Pocket watch: why your marketing projects run late

When a deadline is looming, it can feel like you’re running a race with a rock in your shoe, a cramp in your leg and other runners cutting you off left and right.

If your marketing projects run late and you feel like you’re struggling instead of finishing strong, it’s time to  reassess your strategy.

This post will help you identify the specific obstacles that make your marketing projects run late and help you do something about them.

Getting off to a weak start

A bad brief will kill your marketing project before it begins. It causes writers to guess at the direction of the content, which leads to an inconsistent message. Extra time is then spent on rewrites and reorganising.

We will never be able to stress enough the importance of a good brief that clearly explains the message in each piece of content and the goal of the project from the start.

Your timing is off

The ability to recognise a realistic timeframe for any given project is a must. Otherwise, you may say yes to a project that doesn’t fit into your schedule or commit to an impossible deadline.

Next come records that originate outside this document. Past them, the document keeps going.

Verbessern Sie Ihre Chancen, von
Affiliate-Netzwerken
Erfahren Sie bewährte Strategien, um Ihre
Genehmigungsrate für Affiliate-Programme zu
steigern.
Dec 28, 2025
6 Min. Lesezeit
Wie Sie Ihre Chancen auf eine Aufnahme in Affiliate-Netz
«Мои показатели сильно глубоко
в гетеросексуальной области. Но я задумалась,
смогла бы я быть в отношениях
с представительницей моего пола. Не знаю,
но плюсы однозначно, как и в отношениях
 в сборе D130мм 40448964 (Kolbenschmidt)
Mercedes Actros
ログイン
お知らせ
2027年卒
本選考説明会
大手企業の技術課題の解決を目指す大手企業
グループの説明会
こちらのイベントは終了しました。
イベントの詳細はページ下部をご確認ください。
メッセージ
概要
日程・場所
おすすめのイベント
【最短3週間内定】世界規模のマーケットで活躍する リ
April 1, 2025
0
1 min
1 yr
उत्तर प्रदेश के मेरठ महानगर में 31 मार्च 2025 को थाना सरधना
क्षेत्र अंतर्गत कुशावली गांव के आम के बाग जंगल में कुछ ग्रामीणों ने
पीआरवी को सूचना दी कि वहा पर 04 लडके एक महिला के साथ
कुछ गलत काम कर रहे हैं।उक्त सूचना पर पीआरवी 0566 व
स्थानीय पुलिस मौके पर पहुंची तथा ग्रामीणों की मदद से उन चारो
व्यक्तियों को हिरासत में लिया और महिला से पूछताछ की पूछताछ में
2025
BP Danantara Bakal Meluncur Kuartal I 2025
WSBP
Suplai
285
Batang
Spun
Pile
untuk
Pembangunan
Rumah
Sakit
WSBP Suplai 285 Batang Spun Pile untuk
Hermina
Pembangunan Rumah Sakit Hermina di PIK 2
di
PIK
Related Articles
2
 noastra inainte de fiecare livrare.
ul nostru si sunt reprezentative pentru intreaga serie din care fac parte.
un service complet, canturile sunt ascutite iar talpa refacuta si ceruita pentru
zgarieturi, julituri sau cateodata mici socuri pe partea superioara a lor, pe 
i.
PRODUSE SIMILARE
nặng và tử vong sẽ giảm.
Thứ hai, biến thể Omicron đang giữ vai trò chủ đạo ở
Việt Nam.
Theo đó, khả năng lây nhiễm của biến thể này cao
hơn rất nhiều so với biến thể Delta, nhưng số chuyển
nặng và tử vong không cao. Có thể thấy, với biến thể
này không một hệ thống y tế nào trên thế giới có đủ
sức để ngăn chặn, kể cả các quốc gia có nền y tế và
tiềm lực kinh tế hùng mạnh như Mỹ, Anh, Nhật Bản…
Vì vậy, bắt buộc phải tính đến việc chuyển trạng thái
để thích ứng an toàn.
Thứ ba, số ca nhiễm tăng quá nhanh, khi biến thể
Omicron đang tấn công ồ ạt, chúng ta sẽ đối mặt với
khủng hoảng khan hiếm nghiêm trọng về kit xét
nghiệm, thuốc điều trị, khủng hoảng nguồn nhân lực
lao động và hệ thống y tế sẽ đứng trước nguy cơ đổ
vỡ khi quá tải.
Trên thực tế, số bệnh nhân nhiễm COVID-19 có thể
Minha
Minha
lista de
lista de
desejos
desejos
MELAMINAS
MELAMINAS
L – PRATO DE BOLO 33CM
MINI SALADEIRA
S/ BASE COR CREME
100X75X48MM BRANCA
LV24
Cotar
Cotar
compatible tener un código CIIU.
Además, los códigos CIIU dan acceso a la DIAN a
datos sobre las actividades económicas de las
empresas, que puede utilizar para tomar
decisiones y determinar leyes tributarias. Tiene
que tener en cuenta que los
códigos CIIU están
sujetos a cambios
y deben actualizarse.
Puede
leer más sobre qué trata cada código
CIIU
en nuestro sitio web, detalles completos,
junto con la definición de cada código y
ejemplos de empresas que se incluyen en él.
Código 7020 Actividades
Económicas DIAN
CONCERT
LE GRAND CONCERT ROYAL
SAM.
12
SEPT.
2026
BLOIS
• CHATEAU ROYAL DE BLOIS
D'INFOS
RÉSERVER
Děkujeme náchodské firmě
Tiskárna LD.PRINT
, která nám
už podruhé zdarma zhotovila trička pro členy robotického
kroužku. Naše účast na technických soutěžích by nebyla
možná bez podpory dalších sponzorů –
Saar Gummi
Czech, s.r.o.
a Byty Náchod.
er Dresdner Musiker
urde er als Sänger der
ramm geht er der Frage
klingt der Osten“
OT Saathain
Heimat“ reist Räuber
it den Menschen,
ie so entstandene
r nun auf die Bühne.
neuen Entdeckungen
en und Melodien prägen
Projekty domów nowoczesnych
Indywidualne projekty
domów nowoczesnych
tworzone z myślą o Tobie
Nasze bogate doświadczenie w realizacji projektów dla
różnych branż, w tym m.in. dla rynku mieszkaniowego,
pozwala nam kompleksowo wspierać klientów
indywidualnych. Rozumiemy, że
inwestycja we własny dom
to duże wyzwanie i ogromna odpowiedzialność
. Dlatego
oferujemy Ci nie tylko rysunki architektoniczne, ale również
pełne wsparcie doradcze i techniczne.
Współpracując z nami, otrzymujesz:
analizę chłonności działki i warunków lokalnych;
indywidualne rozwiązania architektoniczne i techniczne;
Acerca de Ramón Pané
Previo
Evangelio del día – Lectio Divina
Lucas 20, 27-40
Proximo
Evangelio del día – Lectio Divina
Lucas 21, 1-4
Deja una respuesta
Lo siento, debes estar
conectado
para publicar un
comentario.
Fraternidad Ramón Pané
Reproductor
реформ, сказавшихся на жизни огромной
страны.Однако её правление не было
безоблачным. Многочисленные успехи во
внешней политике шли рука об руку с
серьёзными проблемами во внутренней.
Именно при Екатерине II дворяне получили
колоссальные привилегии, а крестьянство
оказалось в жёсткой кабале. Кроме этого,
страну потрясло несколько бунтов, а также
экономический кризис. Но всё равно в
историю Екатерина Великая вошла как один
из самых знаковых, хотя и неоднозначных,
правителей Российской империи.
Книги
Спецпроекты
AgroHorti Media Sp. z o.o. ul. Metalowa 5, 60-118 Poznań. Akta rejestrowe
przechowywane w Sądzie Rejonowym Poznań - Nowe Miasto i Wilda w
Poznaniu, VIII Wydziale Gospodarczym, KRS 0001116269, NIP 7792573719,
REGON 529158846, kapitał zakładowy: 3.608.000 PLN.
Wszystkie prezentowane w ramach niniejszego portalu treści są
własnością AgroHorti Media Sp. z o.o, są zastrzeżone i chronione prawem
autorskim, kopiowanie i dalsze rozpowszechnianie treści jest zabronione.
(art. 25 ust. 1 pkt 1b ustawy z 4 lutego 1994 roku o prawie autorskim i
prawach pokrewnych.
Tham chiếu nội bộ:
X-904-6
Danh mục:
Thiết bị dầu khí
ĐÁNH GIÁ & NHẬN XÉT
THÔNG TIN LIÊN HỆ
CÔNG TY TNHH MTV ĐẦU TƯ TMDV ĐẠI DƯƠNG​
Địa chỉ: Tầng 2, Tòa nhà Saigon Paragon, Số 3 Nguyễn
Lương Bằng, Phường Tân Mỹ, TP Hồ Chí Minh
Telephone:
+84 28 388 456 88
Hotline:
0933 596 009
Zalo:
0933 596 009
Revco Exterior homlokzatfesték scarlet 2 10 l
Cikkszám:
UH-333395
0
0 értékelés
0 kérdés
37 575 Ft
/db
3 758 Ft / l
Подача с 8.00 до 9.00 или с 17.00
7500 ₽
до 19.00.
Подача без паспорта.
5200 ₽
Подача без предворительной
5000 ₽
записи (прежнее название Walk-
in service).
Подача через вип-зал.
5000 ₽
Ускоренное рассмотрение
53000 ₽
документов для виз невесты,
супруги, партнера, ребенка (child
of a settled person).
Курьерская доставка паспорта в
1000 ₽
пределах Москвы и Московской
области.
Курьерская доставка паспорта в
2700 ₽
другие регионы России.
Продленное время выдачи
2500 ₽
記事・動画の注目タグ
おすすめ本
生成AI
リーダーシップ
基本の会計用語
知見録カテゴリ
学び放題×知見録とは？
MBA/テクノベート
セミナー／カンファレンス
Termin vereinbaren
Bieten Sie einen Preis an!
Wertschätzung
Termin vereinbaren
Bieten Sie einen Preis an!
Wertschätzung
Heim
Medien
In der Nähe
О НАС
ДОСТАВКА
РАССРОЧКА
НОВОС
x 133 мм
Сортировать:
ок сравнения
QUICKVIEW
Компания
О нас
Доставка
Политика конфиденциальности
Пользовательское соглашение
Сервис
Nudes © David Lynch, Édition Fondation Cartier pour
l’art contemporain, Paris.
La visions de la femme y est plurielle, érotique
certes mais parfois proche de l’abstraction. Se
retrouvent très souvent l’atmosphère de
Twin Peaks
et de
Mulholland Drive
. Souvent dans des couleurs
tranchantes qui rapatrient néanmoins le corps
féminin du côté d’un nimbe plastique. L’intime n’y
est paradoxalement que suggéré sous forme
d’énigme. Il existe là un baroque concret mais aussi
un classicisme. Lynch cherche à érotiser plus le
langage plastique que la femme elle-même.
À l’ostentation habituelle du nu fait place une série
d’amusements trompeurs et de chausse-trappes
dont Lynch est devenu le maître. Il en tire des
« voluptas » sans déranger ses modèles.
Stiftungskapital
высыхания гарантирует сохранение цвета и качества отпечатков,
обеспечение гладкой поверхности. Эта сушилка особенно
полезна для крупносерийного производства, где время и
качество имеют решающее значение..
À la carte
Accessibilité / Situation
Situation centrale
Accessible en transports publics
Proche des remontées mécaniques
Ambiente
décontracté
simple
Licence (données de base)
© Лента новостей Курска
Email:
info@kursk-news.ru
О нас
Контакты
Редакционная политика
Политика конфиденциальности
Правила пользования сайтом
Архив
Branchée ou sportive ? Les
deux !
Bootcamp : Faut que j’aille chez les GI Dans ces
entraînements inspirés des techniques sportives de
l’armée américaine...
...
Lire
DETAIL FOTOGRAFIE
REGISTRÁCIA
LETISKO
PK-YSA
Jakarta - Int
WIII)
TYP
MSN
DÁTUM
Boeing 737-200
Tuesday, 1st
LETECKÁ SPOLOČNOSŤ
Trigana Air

Try creating a list of how much time it takes your team for each task, or assessing projects by their complexity. This way, when you look at a project, you can accurately determine how much time and effort is needed to get the job done before you take it on.

Expecting instead of anticipating problems

You know very well that projects can run into problems. You expect them, but they eat up your time if you don’t anticipate and plan for them.

Of course, don’t plan for crashed servers on every project. Simply allot the time it takes to complete tasks and then schedule a realistic contingency for potential problems.

Good, old-fashioned procrastination

Once tasks are assigned to your own team, freelancers or to an agency, the pace may feel a bit out of your control and it’s hard to trust that it will come together on time.

Create incentives for timeliness and early deliveries. This can be in the form of first pick on new assignments, moving to the top of the list for the next project or even a bonus.

A less than thrilling chase

A lot of time will be wasted if you or your team has to chase down resources for the project or signatures for approval.

Include all resources needed from the start with the brief and make sure you have signatures scheduled as tasks with a specific time for content to be reviewed and approved.

Setting yourself up for failure

Agencies run into the same obstacles you do on marketing projects and a mismanaged agency will not be able to overcome causing you to miss your deadline.

Realise that you do have control over choosing who to work with and manage your roster accordingly. Pick the agencies that allow your team to meet goals and deadlines.

Standing at the bottom of a deadline avalanche

As the project manager, every task comes back to you in the end and a marketing project has a lot of moving parts. If everything hits you at the same time, your ability to turn it over quickly may be jeopardized.

Start thinking in timelines instead of deadlines. Have a manageable cycle of deadlines which will help you feel that you’ve handled each item and are handing over a quality project.

Get serious about deadlines

Everyone working on your marketing projects needs to be on the same page when it comes to deadlines, meaning they have to understand just how important they are to the overall success of your company.

But the way you manage deadlines plays the greatest role in whether or not your team meets them. Be proactive about overcoming the problems a marketing project faces and finish strong every time.